My memory is a life time!  I first came to Croft Farm, just above Lumbutts when I was 18 months old.  My dear, dear Aunty Kath and Uncle Geoff lived there then.  She was my mother's, sister's, sister-in law - so absolutely no blood relation to me!  But both Aunty Kath and Uncle Geoff turned out to be better than my own parents to me.  Oh! don't get me wrong, mum and dad were good, but dad died when I was 13, and mum never recovered.  Aunty Kath and Uncle Geoff picked up where they left off.  He gave me away when I got married.

There are far, far too many memories for me to write down here.  I spent all of my summers at Croft Farm, and I thank God every day for them.  There was walking and exploring on the tops, with the Wareing children, there was milking in the mornings and evenings, collecting eggs, haymaking, riding on the hay cart and on the tractor, the silence of the moors apart from the cry of a curlew or the sweet sweet sound of the sky lark above the greener than can be imagined fields.  The hollow sound of the brook at the bottom of Gaddins moor, the swallows that nested in the barn in the summer - jet fighters of the birdy world!!  

The kittens that I saved from being drowned - cos that many kittens couldn't be kept - but I did, and brought one back to Liverpool with me and called him Sooty.

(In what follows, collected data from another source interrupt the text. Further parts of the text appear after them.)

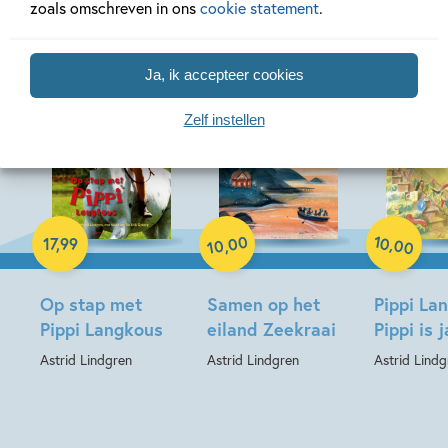
zoals omschreven in ons
cookie statement
.
Ja, ik accepteer cookies
Zelf instellen
Hardcover
Paperback
Hardcover
00
10
,
17
,
99
,
00
10
Op stap met
Samen op het
Pippi La
Pippi Langkous
eiland Zeekraai
Pippi is j
Astrid Lindgren
Astrid Lindgren
Astrid Lindg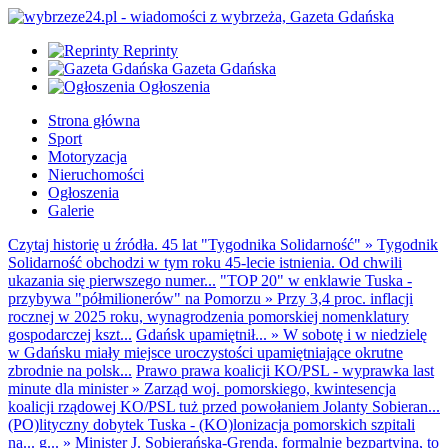
Reprinty
Gazeta Gdańska
Ogłoszenia
Strona główna
Sport
Motoryzacja
Nieruchomości
Ogłoszenia
Galerie
Czytaj historię u źródła. 45 lat "Tygodnika Solidarność"
»
Tygodnik
Solidarność obchodzi w tym roku 45-lecie istnienia. Od chwili
ukazania się pierwszego numer...
"TOP 20" w enklawie Tuska -
przybywa "półmilionerów" na Pomorzu
»
Przy 3,4 proc. inflacji
rocznej w 2025 roku, wynagrodzenia pomorskiej nomenklatury
gospodarczej kszt...
Gdańsk upamiętnił...
»
W sobotę i w niedzielę
w Gdańsku miały miejsce uroczystości upamiętniające okrutne
zbrodnie na polsk...
Prawo prawa koalicji KO/PSL - wyprawka last
minute dla minister
»
Zarząd woj. pomorskiego, kwintesencja
koalicji rządowej KO/PSL tuż przed powołaniem Jolanty Sobieran...
(PO)lityczny dobytek Tuska - (KO)lonizacja pomorskich szpitali
na... g...
»
Minister J. Sobierańska-Grenda, formalnie bezpartyjna, to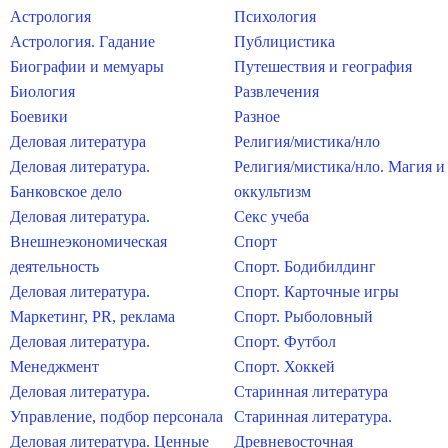
Астрология
Психология
Астрология. Гадание
Публицистика
Биографии и мемуары
Путешествия и география
Биология
Развлечения
Боевики
Разное
Деловая литература
Религия/мистика/нло
Деловая литература.
Религия/мистика/нло. Магия и
Банковское дело
оккультизм
Деловая литература.
Секс учеба
Внешнеэкономическая
Спорт
деятельность
Спорт. Бодибилдинг
Деловая литература.
Спорт. Карточные игры
Маркетинг, PR, реклама
Спорт. Рыболовный
Деловая литература.
Спорт. Футбол
Менеджмент
Спорт. Хоккей
Деловая литература.
Старинная литература
Управление, подбор персонала
Старинная литература.
Деловая литература. Ценные
Древневосточная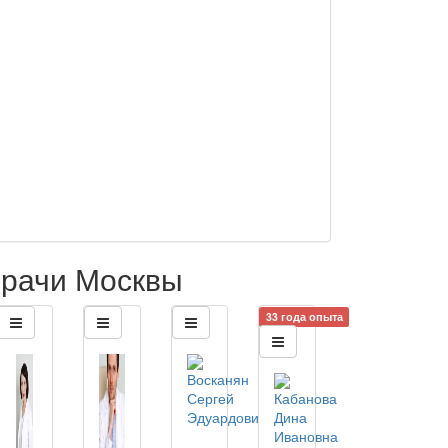
рачи Москвы
33 года опыта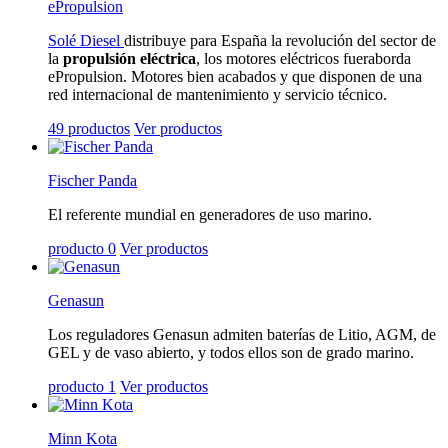
ePropulsion
Solé Diesel
distribuye para España la revolución del sector de
la
propulsión eléctrica
,
los motores eléctricos fueraborda
ePropulsion. Motores bien acabados y que disponen de una
red internacional de mantenimiento y servicio técnico.
49 productos
Ver productos
Fischer Panda
El referente mundial en generadores de uso marino.
producto 0
Ver productos
Genasun
Los reguladores Genasun admiten baterías de Litio, AGM, de
GEL y de vaso abierto, y todos ellos son de grado marino.
producto 1
Ver productos
Minn Kota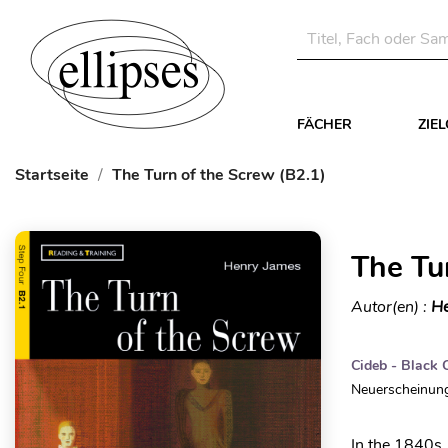
FÄCHER
ZIE
Startseite
The Turn of the Screw (B2.1)
The Tu
Autor(en) :
He
Cideb - Black 
Neuerscheinung
In the 1840s,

Borrowing Mr Bracewells horse, Johnny for the summer.  Johnny being a cart horse, and me being totally mad about horses - trying to collect him in the worst rain storm ever when I was 11!!

Losing control of the hose pipe, which had a massive force behind it and it behaving like a manic snake, and soaking me - and Aunty Kath not being too pleased.  The hot, hot summers, the smell of hay - which to this day still makes me want to cry, because smell is the most powerful of the senses and brings it all back immediately, and unadulterated.  The amazing thunderstorms, which echoed up and down the valley, and terrified both Aunty Kath and me.  Aunty Kath introducing me to Neopolitan ice cream during one of these storms.  Kathy & Carol - pair of calves, which I had to feed with a bucket of milk morning and evening that same summer.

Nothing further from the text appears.